After alignment we need to get the file ready for the contig depth summarisation step. This requires converting the sam file to a bam (binary form of a sam file) file and then sorting the bam file.

# Convert sam to bam file
samtools view -bu K1.sam > K1.bam
# Created sorted bam file
samtools sort K1.bam > K1.sort.bam

Summarise depths

Now we can summarise the contig depths from the sorted bam files with MetaBAT2's jgi_summarize_bam_contig_depths command.

jgi_summarize_bam_contig_depths --outputDepth K1.depth.txt K1.sort.bam

View summary depth

You can have a look at the depth file and you will notice there are many contigs with low coverage (<10) and of short length (<1500).

less K1.depth.txt

To get a better look we will open the file in R and look at a summary of the file's table.

Activate R:

Now in R we will read in the file and get a summary() of it.

#Read in the table as an object called df (short for data frame)
#We want the first row to be the column names (header=TRUE)
#We do not want R to check the column names and "fix" them (check.names=FALSE)
df <- read.table("K1.depth.txt", header=TRUE, check.names=FALSE)
#Create a summary of the data
summary(df)

The last command gave us summary information of all the columns. This includes the minimum, maximum, mean, median, and Inter-Quartile Range (IQR) values.

We can see the values of the contigLen and totalAvgDepth are very low. However, this is most likely due to a bunch of short and low coverage contigs which will be ignored by MetaBAT2. Therefore we will remove rows with information on contigs shorter than 1500 and rerun the summary. MetaBAT2's documentation dictates the minimum contig length should be >=1500 with its default being 2500.

#Set the new object "df_min1500len" as all rows
#where the value in the column "contigLen" of "df"
#Is greater than or equal to 1500
df_min1500len <- df[df$contigLen >= 1500,]
#Summary of our new data frame
summary(df_min1500len)

That is looking better. The minimum average coverage for MetaBAT2 is 1 and our minimum value is 2.700 with a maximum of 93.285 (your values may differ slightly). Now you can quit R and continue.

#quit R
q()
#On the prompt to save your workspace press "n" and then enter.

Note: One of the reasons for our short contigs is that we only used a subset of our sequencing dataset for this tutorial due to time concerns.

22.1.2 MetaBAT2: run

With our assembly and its depth information we can run MetaBAT2 for binning.
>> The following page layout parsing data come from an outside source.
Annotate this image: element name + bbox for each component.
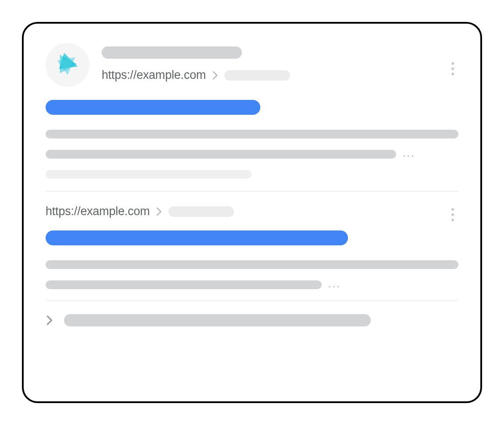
metadata-placeholder xyxy=(46,170,252,179)
site-name-placeholder xyxy=(102,46,242,59)
ellipsis-icon: ... xyxy=(328,281,341,286)
divider xyxy=(46,301,458,301)
snippet-line xyxy=(46,260,458,269)
ellipsis-icon: ... xyxy=(402,151,415,155)
more-options-button[interactable] xyxy=(450,206,456,223)
breadcrumb-placeholder xyxy=(224,70,290,81)
more-options-button[interactable] xyxy=(450,60,456,77)
snippet-line-row: ... xyxy=(46,280,458,289)
snippet-line xyxy=(46,280,322,289)
url-breadcrumb[interactable]: https://example.com xyxy=(46,205,458,218)
expand-label-placeholder xyxy=(64,314,371,326)
favicon xyxy=(46,43,89,87)
chevron-right-icon xyxy=(211,71,219,79)
snippet-line-row: ... xyxy=(46,150,458,159)
result-title-placeholder[interactable] xyxy=(46,230,348,245)
sitelink-result: https://example.com ... xyxy=(46,205,458,289)
search-result-card: https://example.com ... https://example.… xyxy=(22,22,482,403)
chevron-right-icon xyxy=(46,316,53,324)
divider xyxy=(46,191,458,191)
snippet-line xyxy=(46,150,396,159)
result-title-placeholder[interactable] xyxy=(46,100,260,115)
breadcrumb-placeholder xyxy=(168,206,234,217)
url-text[interactable]: https://example.com xyxy=(102,68,206,82)
url-breadcrumb[interactable]: https://example.com xyxy=(102,68,458,82)
snippet-line xyxy=(46,130,458,138)
play-star-icon xyxy=(55,51,80,78)
result-header: https://example.com xyxy=(46,43,458,87)
chevron-right-icon xyxy=(155,208,163,216)
url-text[interactable]: https://example.com xyxy=(46,205,150,218)
expand-row[interactable] xyxy=(46,314,458,326)
header-text-block: https://example.com xyxy=(102,43,458,82)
#make a diretcory for the bins
mkdir bins
#Run MetaBAT2
metabat2 \
--inFile ~/6-Assembly/K1/final.contigs.fa \
--outFile bins/K1 \
--abdFile K1.depth.txt \
--minContig 1500

Parameters

--inFile: Input metagenome assembly fasta file.
--outFile: Prefix of output files.
--abdFile: Base depth file.
--minContig: Minimum size of contigs to be used for binning.
- The default is 2500.
- We used the minimum value of 1500 as we are using tutorial data. We recommend using the default in your own analysis.

22.1.3 MetaBAT2: output

List the contents of the output directory and you'll see there is 1 fasta file with the prefix of K1. This is a bin that will hopefully contain 1 MAG (Metagenome-Assembled Genome). In your future analysis you may get many bins, each hopefully only having one MAG.

ls bins

In the next chapter we will assess the quality of these bins.